正式な選挙は11月の文化祭の後だから今はただのヒラだが、俺なら当然役員に就けるだろう。
生徒会には風変わりな奴がいる、例えば見映えだけがよくてメンタル面がボロボロな副会長などが上げられる。
来年の会長候補と名高い、俺も当初は「作業も早く熟すし、こいつが来年の会長なら仕事がしやすいだろう」と考えていたが、とんだ思い違いだった。人前に出る直前、真っ青な顔でぶるぶると震えているのをみると、呆れよりも不安感が先に出る。
生まれてこの方、他人の心配をするなど初めての経験だった。
他の役員や現会長などは至って普通の、特徴も無い人間だが。あともう一人“風変わりな人間”を上げるとしたら、目の前に居るこの女、英 京歌だろう。
「そうですか、陽高さんはいかがですか?」
「うん、ありがとう頂くよ・・・惟真、好意で言ってくれているのに悪いだろう?」
「構いませんわ、では給湯室に行ってきますね」
「英さん!俺、手伝いましょうか?」
「・・・お茶を入れるだけですから、一人で出来ますわ」
にこりと口だけで笑って、退室していく。声をかけた男はあからさまにがっくりと肩を落とした。
俺はこの女が嫌いだ。
基本的にぎゃあぎゃあ騒ぐだけの女には興味が無く、またこれまで俺のまわりに来るのはそういう類の女ばかりだったから、嫌いだと断言するのはこれが初めてかもしれない。
なぜなら英 京歌はその温和そうな印象とは裏腹に、一切人を寄せ付けない人間だったからだ。他のヤツに聞けば「優しげな笑顔が魅力的」などと言うが、よくよく見てみれば目が全く笑っていない、まるで感情のこもらない作り笑顔だということが分かる。
そのくせヤツは人を引き付ける、特に男たちはホイホイと騙され告白した者はきっぱりと拒絶されて撃沈する。よって“男嫌い”のうわさが流れ、それが女子には不評のようで、クラスでは完全に孤立しているようだ。
それでも際限なく人を魅了しては、さらりと一蹴にする。あいつは男嫌いどころか人間嫌いなのではないだろうか。俺はヤツを見ていて少し自分に似ているなと感じた、だから嫌いなんだと納得がいった。認めた者以外を拒絶する性格、自分に似ている存在なんてただ気持ちが悪いだけだ。
そして季節が幾つか過ぎ文化祭が間近になった頃、忙しさに人手が足りなくなると生徒会メンバーの友達である一般の生徒が応援に駆けつける、すると英も「じゃあ私も友人にお手伝いをお願いしてみます」とそう言った。
ヤツに友人と呼べる人間がいたことに驚いて、連れてこられたそいつを見て更に驚いた。
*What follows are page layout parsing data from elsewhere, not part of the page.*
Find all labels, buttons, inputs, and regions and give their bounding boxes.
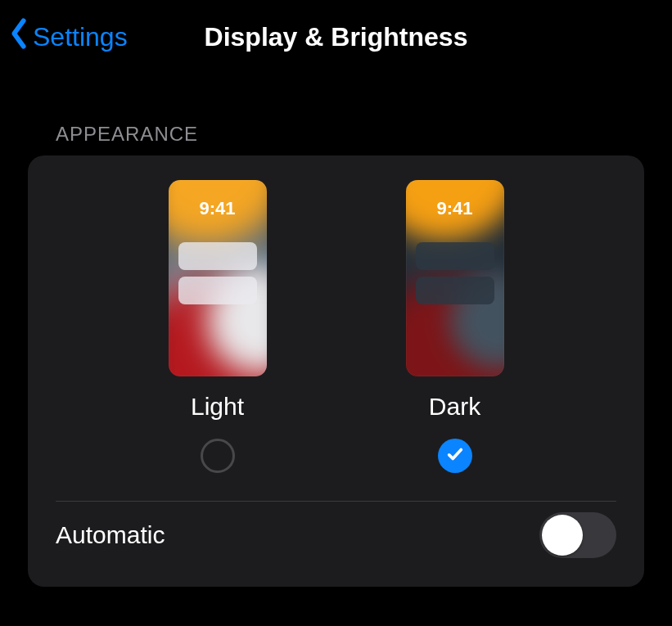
light-notification-placeholder [178,277,257,304]
navbar: Settings Display & Brightness [0,0,672,74]
chevron-left-icon [8,17,29,56]
light-preview: 9:41 [169,180,267,376]
automatic-label: Automatic [56,521,165,549]
light-label: Light [191,393,244,421]
dark-label: Dark [429,393,480,421]
dark-notification-placeholder [416,277,494,304]
preview-time: 9:41 [406,198,504,219]
appearance-section-header: APPEARANCE [56,123,644,146]
appearance-option-light[interactable]: 9:41 Light [169,180,267,473]
light-notification-placeholder [178,242,257,270]
automatic-toggle[interactable] [539,512,616,558]
back-label: Settings [33,22,128,52]
appearance-card: 9:41 Light 9:41 Dark [28,155,644,587]
checkmark-icon [446,445,464,466]
dark-notification-placeholder [416,242,494,270]
automatic-row: Automatic [56,502,616,569]
light-radio[interactable] [201,439,235,473]
toggle-knob [542,515,583,556]
appearance-option-dark[interactable]: 9:41 Dark [406,180,504,473]
dark-radio[interactable] [438,439,472,473]
preview-time: 9:41 [169,198,267,219]
dark-preview: 9:41 [406,180,504,376]
back-button[interactable]: Settings [8,17,128,56]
手伝いに来るのは恐らく男だろう、もし女でも理知的で頭のいいヤツか根暗なタイプ、その辺だと思っていたのに。
「初めまして、常葉白羽です、よろしくお願いします!」
ヤツに紹介され平凡な挨拶をした人物は害の無さそうな、端的に言ってしまえば至って普通の呑気で明るい女だったからだ。
「京歌、私は何をすれば良い?」
「じゃあ最初はこれから覚えてください、私も一緒にやりますから」
了解、と微笑んだそいつに笑みを返す英を見て、俺はショックを受けた。それは今まで生徒会室で見せていたものとは違った、偽りのない至極自然な笑顔だったから、妙に強烈な敗北感を受けた。
俺にだって友達はいる、でもそいつらを心から信じているかと聞かれれば答えはNOだ。昨日まで似た者同士だと思っていた英が、俺より遥かに優位に立っているように思えた。
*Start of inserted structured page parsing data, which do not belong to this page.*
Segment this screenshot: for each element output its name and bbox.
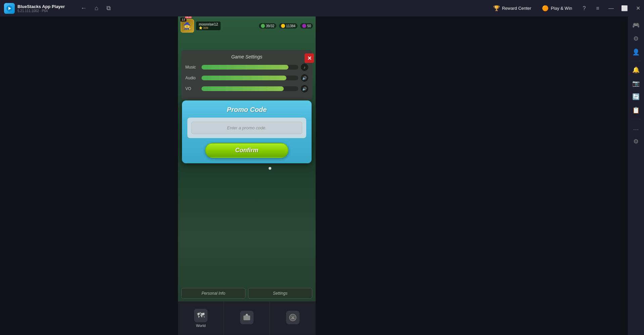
music-icon[interactable]: ♪ [301, 64, 308, 71]
app-name: BlueStacks App Player [17, 4, 65, 9]
music-bar-container [201, 65, 298, 70]
svg-rect-2 [243, 316, 250, 320]
vo-row: VO 🔊 [185, 85, 308, 92]
game-hud: 🧙 13 NEW moonrise12 ⭐ 339 39/32 [178, 19, 316, 33]
promo-code-input[interactable] [191, 122, 302, 134]
hud-stat-gems: 50 [300, 23, 313, 29]
bag-tab-icon [240, 311, 254, 324]
sidebar-clipboard-button[interactable]: 📋 [630, 104, 642, 116]
app-icon-area: BlueStacks App Player 5.21.111.1002 · P6… [0, 3, 74, 14]
play-win-icon: 🟠 [542, 5, 549, 11]
audio-icon[interactable]: 🔊 [301, 74, 308, 82]
personal-info-tab[interactable]: Personal Info [181, 288, 245, 299]
world-tab[interactable]: 🗺 World [178, 301, 224, 335]
promo-dialog: Promo Code Confirm [182, 100, 312, 163]
promo-title: Promo Code [187, 106, 306, 114]
sidebar-settings-button[interactable]: ⚙ [630, 33, 642, 45]
maximize-button[interactable]: ⬜ [618, 2, 631, 14]
vo-bar [201, 86, 284, 91]
settings-tab[interactable]: Settings [248, 288, 312, 299]
game-content: 🧙 13 NEW moonrise12 ⭐ 339 39/32 [178, 16, 316, 335]
play-win-label: Play & Win [551, 6, 572, 11]
sidebar-bell-button[interactable]: 🔔 [630, 64, 642, 76]
app-logo [4, 3, 15, 14]
titlebar: BlueStacks App Player 5.21.111.1002 · P6… [0, 0, 644, 16]
username-text: moonrise12 [199, 22, 218, 26]
bottom-tabs: 🗺 World ⚔ [178, 301, 316, 335]
trophy-icon: 🏆 [493, 5, 500, 11]
vo-bar-container [201, 86, 298, 91]
confirm-button[interactable]: Confirm [205, 143, 288, 158]
window-close-button[interactable]: ✕ [632, 2, 644, 14]
hud-username: moonrise12 ⭐ 339 [196, 22, 221, 30]
minimize-button[interactable]: — [605, 2, 617, 14]
sidebar-person-button[interactable]: 👤 [630, 46, 642, 58]
audio-label: Audio [185, 76, 199, 80]
hud-stats: 39/32 11384 50 [259, 23, 313, 29]
audio-bar-container [201, 76, 298, 80]
new-badge: NEW [185, 16, 192, 18]
svg-text:⚔: ⚔ [291, 315, 295, 320]
hud-stat-coins: 11384 [279, 23, 297, 29]
settings-panel: Game Settings Music ♪ Audio 🔊 VO [181, 50, 312, 100]
music-row: Music ♪ [185, 64, 308, 71]
sidebar-separator-1 [631, 61, 641, 61]
music-bar [201, 65, 288, 70]
help-button[interactable]: ? [578, 2, 590, 14]
sidebar-more-button[interactable]: … [630, 122, 642, 134]
tabs-button[interactable]: ⧉ [105, 3, 112, 13]
combat-tab[interactable]: ⚔ [270, 301, 316, 335]
sidebar-separator-2 [631, 119, 641, 119]
sidebar-gamepad-button[interactable]: 🎮 [630, 19, 642, 31]
right-overlay [299, 16, 628, 335]
bag-tab[interactable] [224, 301, 270, 335]
audio-bar [201, 76, 286, 80]
music-label: Music [185, 65, 199, 70]
promo-input-area [187, 118, 306, 138]
menu-button[interactable]: ≡ [592, 2, 604, 14]
vo-label: VO [185, 86, 199, 91]
world-tab-label: World [196, 324, 206, 328]
action-tabs: Personal Info Settings [181, 288, 312, 299]
sidebar-camera-button[interactable]: 📷 [630, 77, 642, 89]
settings-title: Game Settings [185, 54, 308, 59]
right-sidebar: 🎮 ⚙ 👤 🔔 📷 🔄 📋 … ⚙ [628, 16, 644, 335]
app-version: 5.21.111.1002 · P64 [17, 9, 65, 13]
world-tab-icon: 🗺 [194, 309, 208, 322]
sidebar-refresh-button[interactable]: 🔄 [630, 91, 642, 103]
reward-center-label: Reward Center [502, 6, 531, 11]
nav-buttons: ← ⌂ ⧉ [74, 3, 118, 13]
game-area: 🧙 13 NEW moonrise12 ⭐ 339 39/32 [0, 16, 628, 335]
hud-level: 13 NEW [180, 17, 187, 22]
app-name-area: BlueStacks App Player 5.21.111.1002 · P6… [17, 4, 65, 13]
back-button[interactable]: ← [79, 3, 88, 13]
reward-center-button[interactable]: 🏆 Reward Center [489, 3, 536, 13]
sidebar-gear2-button[interactable]: ⚙ [630, 135, 642, 148]
left-overlay [0, 16, 178, 335]
play-win-button[interactable]: 🟠 Play & Win [537, 3, 577, 13]
hud-avatar: 🧙 13 NEW [181, 19, 194, 33]
dialog-close-button[interactable]: ✕ [305, 53, 314, 63]
audio-row: Audio 🔊 [185, 74, 308, 82]
home-button[interactable]: ⌂ [93, 3, 100, 13]
svg-marker-3 [245, 314, 248, 316]
combat-tab-icon: ⚔ [286, 311, 300, 324]
vo-icon[interactable]: 🔊 [301, 85, 308, 92]
right-controls: 🏆 Reward Center 🟠 Play & Win ? ≡ — ⬜ ✕ [489, 2, 644, 14]
hud-stat-health: 39/32 [259, 23, 276, 29]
それがどうしても気になって仕方ないから、俺はヤツとその友人を観察してみることにした。二人を眺めて三日目で、俺は呆れる羽目になる。
別々のクラスである英たちが話をしているのを見かけると、常葉は常に満面の笑顔だったからだ。今日も、今日も、今日も・・・毎日学校生活の何が楽しいのか分からないが、あの女はいつもヘラヘラと頬を緩めては何かを語っているようだった。英も嫌そうにはせず、生徒会室では見せたことのない顔で言葉を返している。
何日かそうやって傍観していると、言葉の端に妹、弟という単語が垣間見えた。俺には兄弟がいないから分からないが、身内の話がそんなに楽しいものだろうか。
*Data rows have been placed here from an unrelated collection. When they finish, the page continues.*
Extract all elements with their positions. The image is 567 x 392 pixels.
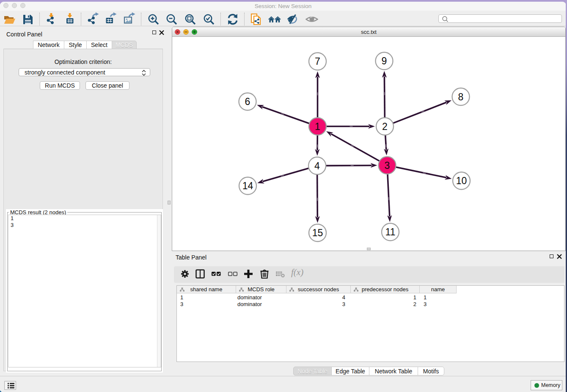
svg-text:10: 10 — [456, 175, 467, 186]
svg-text:8: 8 — [458, 91, 464, 102]
svg-text:1: 1 — [315, 121, 320, 132]
svg-text:14: 14 — [242, 180, 253, 191]
svg-text:6: 6 — [245, 96, 250, 107]
svg-text:9: 9 — [382, 55, 387, 66]
svg-text:15: 15 — [312, 227, 323, 238]
svg-text:11: 11 — [385, 226, 396, 237]
svg-text:2: 2 — [382, 121, 388, 132]
svg-text:7: 7 — [315, 56, 320, 67]
svg-text:4: 4 — [314, 160, 320, 171]
svg-text:3: 3 — [385, 160, 390, 171]
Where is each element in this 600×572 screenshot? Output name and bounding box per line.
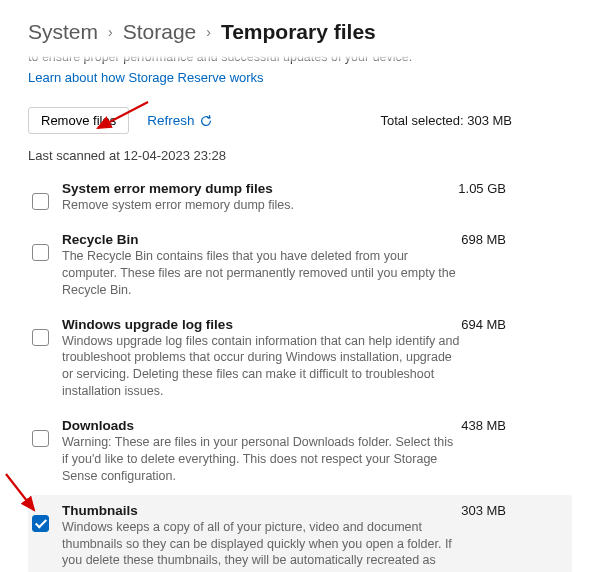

女子が話しているのを見てよく会話の種が無くならないものだと思うことはあるが、どうしてそう毎日笑っていられるのか、視界の端に常葉が映る度その笑顔に疑問をいだく。時折生徒会室に仕事を手伝いに来ることもあり自分でも気付かない内に、観察の目標は英から常葉へと移り変わっていた。
「なら私、お茶を入れてきますね」
いつも通り、さり気なく席を立つ英に常葉が連れ合う。以前は一人で出来ると言いきっていた作業の筈だ、女子は何故あんなに“一緒”が好きなんだろうか、書類を整理しながらふと気になって顔を上げると不意に常葉と目が合った。
「えっと、蔵王くんもお茶要ります?」
一瞬、自分でも不思議なくらい言葉に詰まった。動揺を表に出さないように2、3秒思索して。
「・・・入れてくるなら飲んでやってもいい」
気が付くと意味不明な事を口走っていた。常葉はきょとんとして数回ぱたぱたと大きく瞬きをすると、いつも遠目から眺めていたあの笑顔で「じゃあ入れてくるね」と答えた。相手から目を逸らすと英が意味ありげな瞳でこちらを見ているのはあえて無視をしておく。今日は秋口だというのに晴れているせいか少し暑いな。
* * * * *
文化祭が終わっても、行事の度にあいつはやって来た。
こっちとしても仕事が出来る人材が来るのは助かるし、部外者の常葉がいると見栄っ張りな新生徒会長のミスも減って喜ばしい限りだ。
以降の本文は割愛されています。